═══ Study material

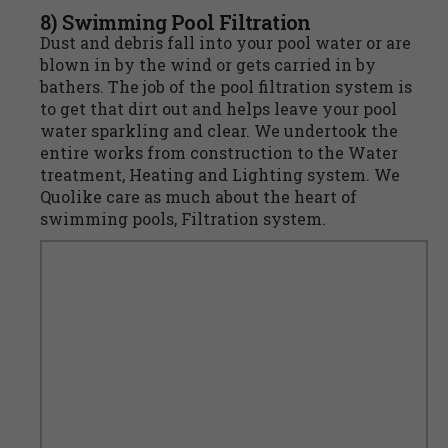
8) Swimming Pool Filtration
Dust and debris fall into your pool water or are
blown in by the wind or gets carried in by
bathers. The job of the pool filtration system is
to get that dirt out and helps leave your pool
water sparkling and clear. We undertook the
entire works from construction to the Water
treatment, Heating and Lighting system. We
Quolike care as much about the heart of
swimming pools, Filtration system.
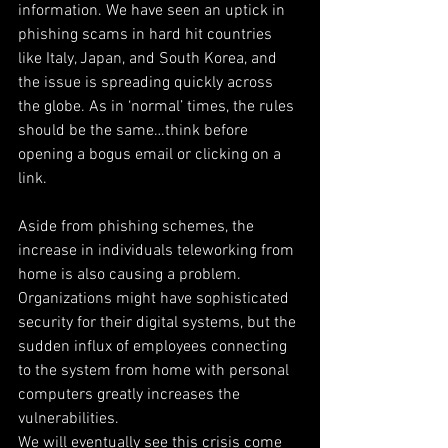
information. We have seen an uptick in 
phishing scams in hard hit countries 
like Italy, Japan, and South Korea, and 
the issue is spreading quickly across 
the globe. As in ‘normal’ times, the rules 
should be the same…think before 
opening a bogus email or clicking on a 
link.
Aside from phishing schemes, the 
increase in individuals teleworking from 
home is also causing a problem. 
Organizations might have sophisticated 
security for their digital systems, but the 
sudden influx of employees connecting 
to the system from home with personal 
computers greatly increases the 
vulnerabilities.
We will eventually see this crisis come 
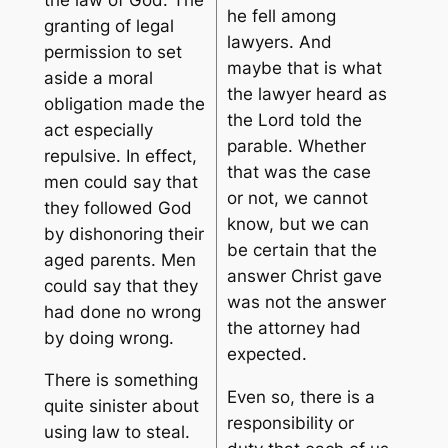
he
fell among
granting of legal
lawyers
. And
permission to set
maybe that is what
aside a moral
the lawyer heard as
obligation made the
the Lord told the
act especially
parable. Whether
repulsive. In effect,
that was the case
men could say that
or not, we cannot
they followed God
know, but we can
by dishonoring their
be certain that the
aged parents. Men
answer Christ gave
could say that they
was not the answer
had done no wrong
the attorney had
by doing wrong.
expected.
There is something
Even so, there is a
quite sinister about
responsibility or
using law to steal.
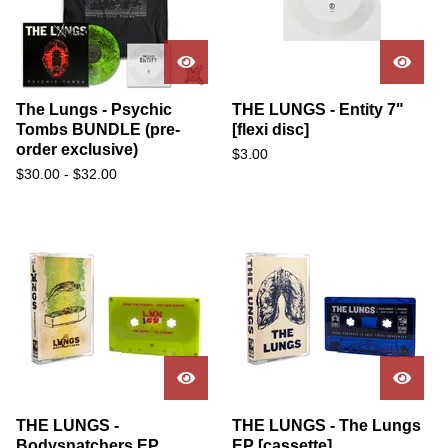
The Lungs - Psychic
THE LUNGS - Entity 7"
Tombs BUNDLE (pre-
[flexi disc]
order exclusive)
$
3.00
$
30.00
-
$
32.00
THE LUNGS -
THE LUNGS - The Lungs
Bodysnatchers EP
EP [cassette]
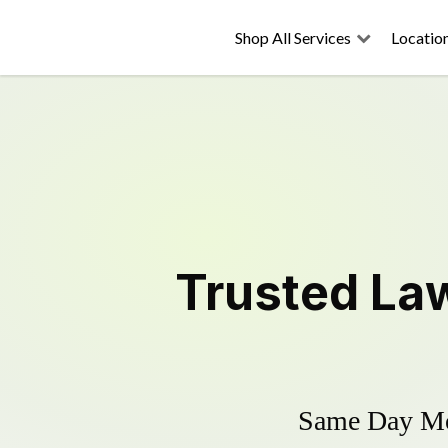
Shop All Services
Locatio
Trusted
La
Same Day Mow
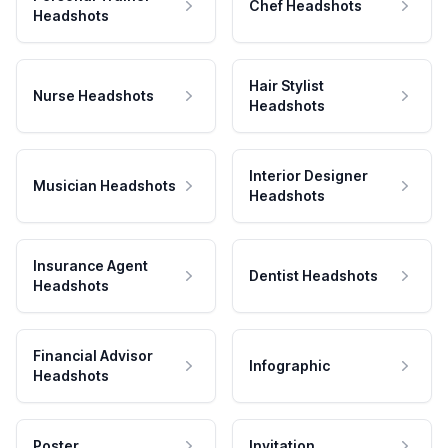
Chef Headshots
Headshots
Hair Stylist
Nurse Headshots
Headshots
Interior Designer
Musician Headshots
Headshots
Insurance Agent
Dentist Headshots
Headshots
Financial Advisor
Infographic
Headshots
Poster
Invitation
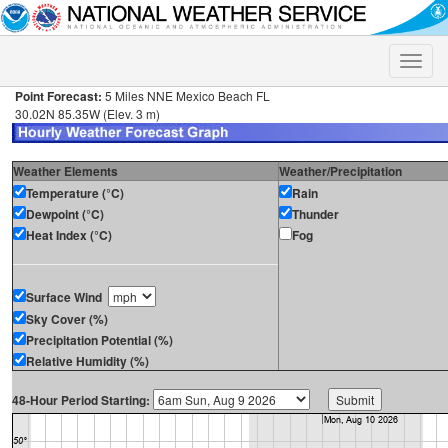
Toggle
naviga
Point Forecast:
5 Miles NNE Mexico Beach FL
30.02N 85.35W (Elev. 3 m)
Weather Elements
Weather/Precipitation
Temperature (°C)
Rain
Dewpoint (°C)
Thunder
Heat Index (°C)
Fog
Surface Wind
Sky Cover (%)
Precipitation Potential (%)
Relative Humidity (%)
48-Hour Period Starting:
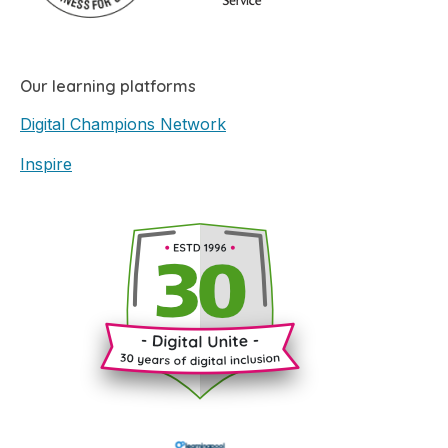
Our learning platforms
Digital Champions Network
Inspire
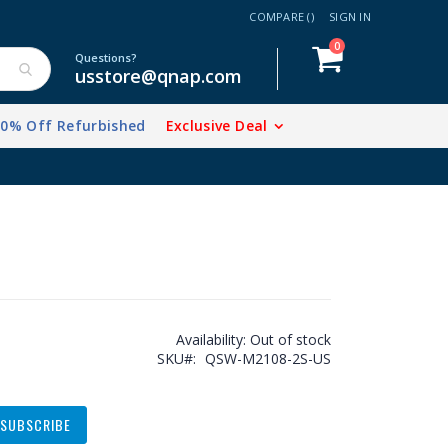
COMPARE (
)
SIGN IN
items
0
Cart
Questions?
usstore@qnap.com
20% Off Refurbished
Exclusive Deal
Availability:
Out of stock
SKU
QSW-M2108-2S-US
SUBSCRIBE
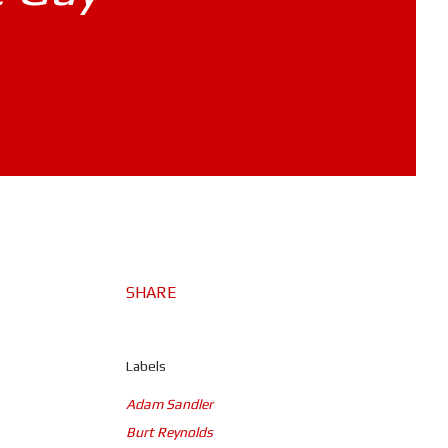
SHARE
Labels
Adam Sandler
Burt Reynolds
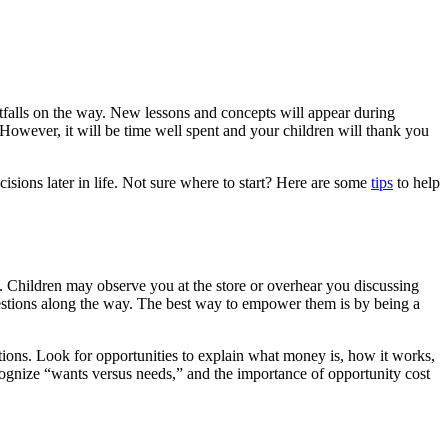
tfalls on the way. New lessons and concepts will appear during
. However, it will be time well spent and your children will thank you
cisions later in life. Not sure where to start? Here are some
tips
to help
. Children may observe you at the store or overhear you discussing
questions along the way. The best way to empower them is by being a
ions. Look for opportunities to explain what money is, how it works,
cognize “wants versus needs,” and the importance of opportunity cost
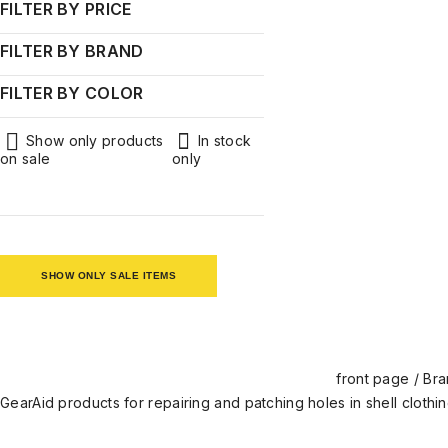
Men's clothing
FILTER BY PRICE
Brands
FILTER BY BRAND
GearAid
FILTER BY COLOR
Khaki
Green
Show only products
In stock
on sale
only
SHOW ONLY SALE ITEMS
front page
/
Bra
GearAid products for repairing and patching holes in shell clothi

══════

**What this task involves**
With the pictures removed, print only the lines starting at the line that has "home is also causing a problem." and ending at the line that has "was not the answer", both ends included, exactly as they stand above.

**Response**
home is also causing a problem. 
Organizations might have sophisticated 
security for their digital systems, but the 
sudden influx of employees connecting 
to the system from home with personal 
computers greatly increases the 
vulnerabilities.
We will eventually see this crisis come 
he
fell among
granting of legal
lawyers
. And
permission to set
maybe that is what
aside a moral
the lawyer heard as
obligation made the
the Lord told the
act especially
parable. Whether
repulsive. In effect,
that was the case
men could say that
or not, we cannot
they followed God
know, but we can
by dishonoring their
be certain that the
aged parents. Men
answer Christ gave
could say that they
was not the answer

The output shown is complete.